December 5, 2011 · Mustapha Hamoui

There are many negotiation situations in life in which one party possesses a very powerful weapon. That weapon is so devastating and destructive that the threat of deploying it should be enough for progress to happen in the talks. Nuclear weapons are the classic example of that.

Deciding to use the “nuclear option” is rare because it also hurts the party using it. It means that one side has completely given up and has decided that “everybody loses” is better than “we lose alone”. In Lebanon, however, it is starting to become a norm in political and industrial negotiations.

Last week alone witnessed two high stakes industrial-relation negotiations that resulted in a grounding of MEA flights for several days and a severe loss in electrical current production for Lebanon. By using their nuclear options of grounding planes and shutting down electricity factories, the pilots and the workers have lost the sympathies of many Lebanese.

Using the nuclear option is common in Lebanese politics too. The March 8 guys in particular revel in using their nuclear options of quitting cabinets, occupying city centers and releasing their armed men onto the streets of Beirut. The question is: Why do we so frequently employ the nuclear option in Lebanon?

I think Lama was on to something in her post on the MEA strike. This is how she describes the Actions of Mohammad Al Hout, MEA’s boss:

Al-Hout believes he is well-supported by politics and for some reason believes that he is the king of the MEA […]. His reactions, on an institutional level, seem exactly the same as those of any of the dictatorships we’ve been gaping at for the last year.

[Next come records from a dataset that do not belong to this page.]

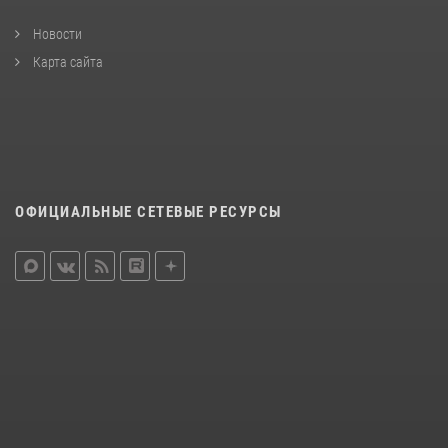
Новости
Карта сайта
ОФИЦИАЛЬНЫЕ СЕТЕВЫЕ РЕСУРСЫ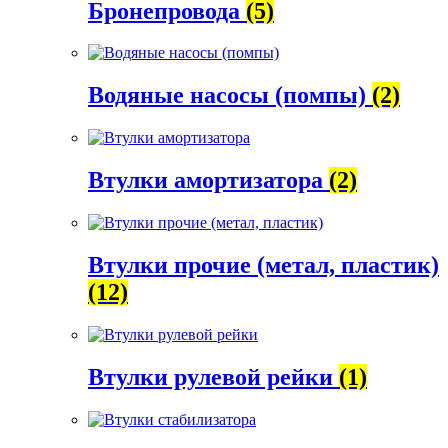
Бронепровода
(5)
Водяные насосы (помпы)
(2)
Втулки амортизатора
(2)
Втулки прочие (метал, пластик)
(12)
Втулки рулевой рейки
(1)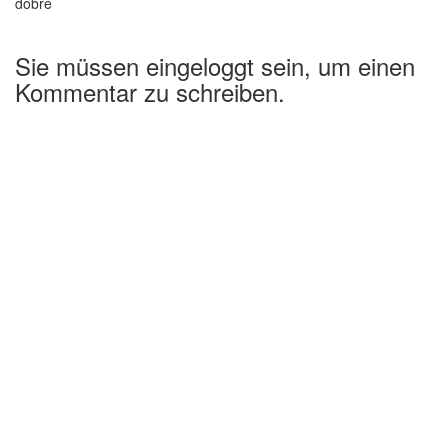
dobre
Sie müssen eingeloggt sein, um einen
Kommentar zu schreiben.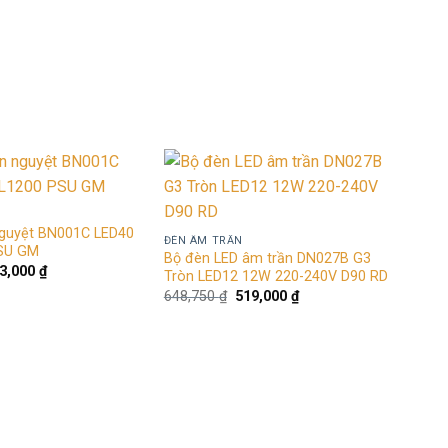
gốc
hiện
gốc
hiện
à:
tại
là:
tại
,768,750 ₫.
là:
2,932,500 ₫.
là:
1,415,000 ₫.
2,346,000 ₫.
Add to
Add to
wishlist
wishlist
nguyệt BN001C LED40
ĐÈN ÂM TRẦN
SU GM
Bộ đèn LED âm trần DN027B G3
á
Giá
3,000
₫
Tròn LED12 12W 220-240V D90 RD
c
hiện
Giá
Giá
648,750
₫
519,000
₫
tại
gốc
hiện
6,250 ₫.
là:
là:
tại
493,000 ₫.
648,750 ₫.
là:
519,000 ₫.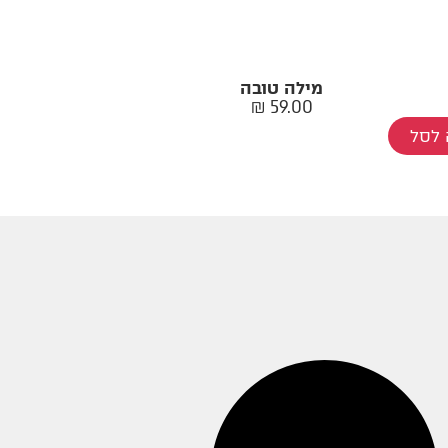
מילה טובה
₪
59.00
לסל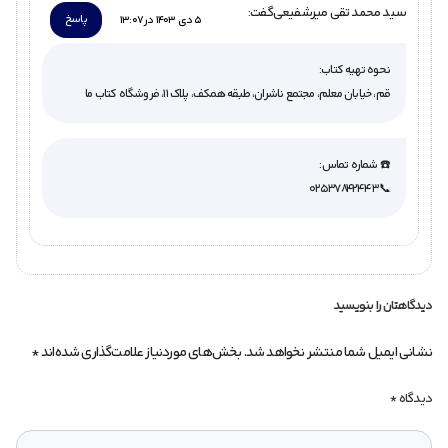
سید محمد تقی میرشفیعی
گفت:
پاسخ
5 دی 1403 در 13:07
نحوه تهیه کتاب:
قم، خیابان معلم، مجتمع ناشران، طبقه همکف، پلاک ١١، فروشگاه کتاب ما
☎️ شماره تماس:
📞02537842443
دیدگاهتان را بنویسید
نشانی ایمیل شما منتشر نخواهد شد.
بخش‌های موردنیاز علامت‌گذاری شده‌اند
*
دیدگاه
*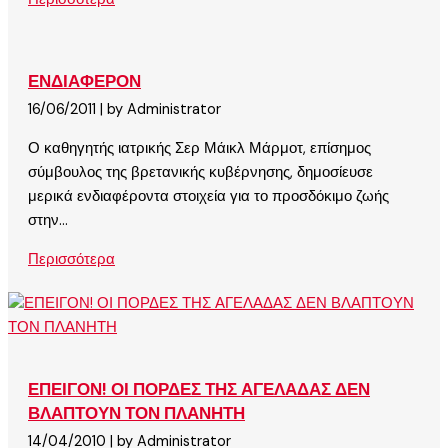
ΕΝΔΙΑΦΕΡΟΝ
16/06/2011
|
by Administrator
Ο καθηγητής ιατρικής Σερ Μάικλ Μάρμοτ, επίσημος
σύμβουλος της βρετανικής κυβέρνησης, δημοσίευσε
μερικά ενδιαφέροντα στοιχεία για το προσδόκιμο ζωής
στην...
Περισσότερα
ΕΠΕΙΓΟΝ! ΟΙ ΠΟΡΔΕΣ ΤΗΣ ΑΓΕΛΑΔΑΣ ΔΕΝ
ΒΛΑΠΤΟΥΝ ΤΟΝ ΠΛΑΝΗΤΗ
14/04/2010
|
by Administrator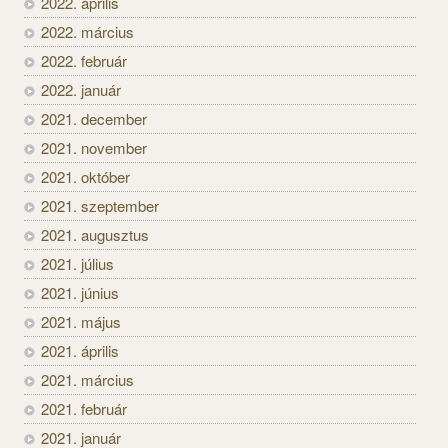
2022. április
2022. március
2022. február
2022. január
2021. december
2021. november
2021. október
2021. szeptember
2021. augusztus
2021. július
2021. június
2021. május
2021. április
2021. március
2021. február
2021. január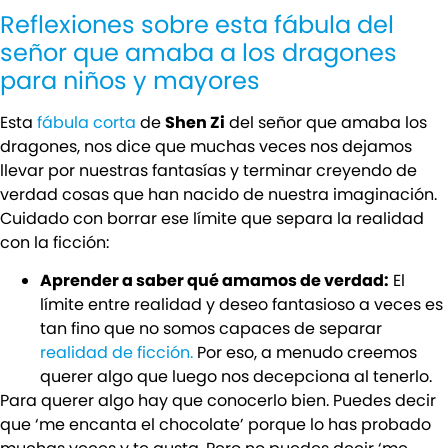
Reflexiones sobre esta fábula del
señor que amaba a los dragones
para niños y mayores
Esta
fábula corta
de
Shen Zi
del señor que amaba los
dragones, nos dice que muchas veces nos dejamos
llevar por nuestras fantasías y terminar creyendo de
verdad cosas que han nacido de nuestra imaginación.
Cuidado con borrar ese límite que separa la realidad
con la ficción:
Aprender a saber qué amamos de verdad:
El
límite entre realidad y deseo fantasioso a veces es
tan fino que no somos capaces de separar
realidad de ficción.
Por eso, a menudo creemos
querer algo que luego nos decepciona al tenerlo.
Para querer algo hay que conocerlo bien. Puedes decir
que ‘me encanta el chocolate’ porque lo has probado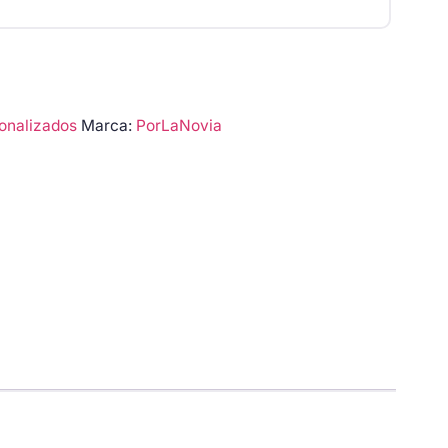
onalizados
Marca:
PorLaNovia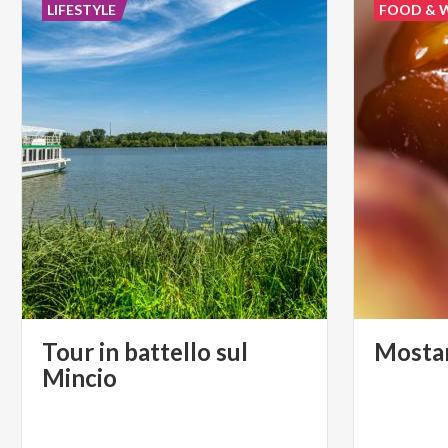
LIFESTYLE
FOOD & 
Tour in battello sul
Mosta
Mincio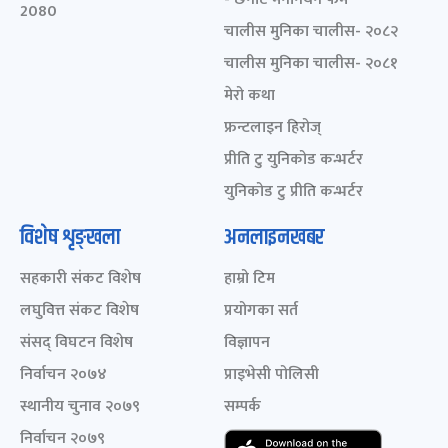
2080
चालीस मुनिका चालीस- २०८२
चालीस मुनिका चालीस- २०८१
मेरो कथा
फ्रन्टलाइन हिरोज्
प्रीति टु युनिकोड कन्भर्टर
युनिकोड टु प्रीति कन्भर्टर
विशेष शृङ्खला
अनलाइनखबर
सहकारी संकट विशेष
हाम्रो टिम
लघुवित्त संकट विशेष
प्रयोगका सर्त
संसद् विघटन विशेष
विज्ञापन
निर्वाचन २०७४
प्राइभेसी पोलिसी
स्थानीय चुनाव २०७९
सम्पर्क
निर्वाचन २०७९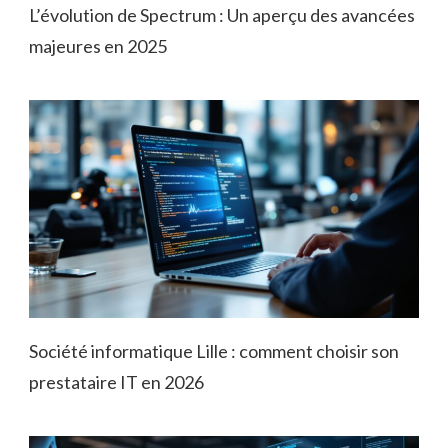
L’évolution de Spectrum : Un aperçu des avancées
majeures en 2025
Société informatique Lille : comment choisir son
prestataire IT en 2026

Except instead of shooting at the protestors, he is threatening to fire them

Lebanon, on a micro Level, seems plagued by the same kind of inflexibility and intransigence that is now haunting Arab dictators. You would think that a bit more flexibility from those responsible would solve deadlocks, but even that is not guaranteed in a region where concessions are looked at as signs of weakness that should be followed by even more demands.

I really don’t know how we can solve this, as it seems we’re having an impasse with the system itself. Too bad we as citizens don’t have any nuclear option of our own.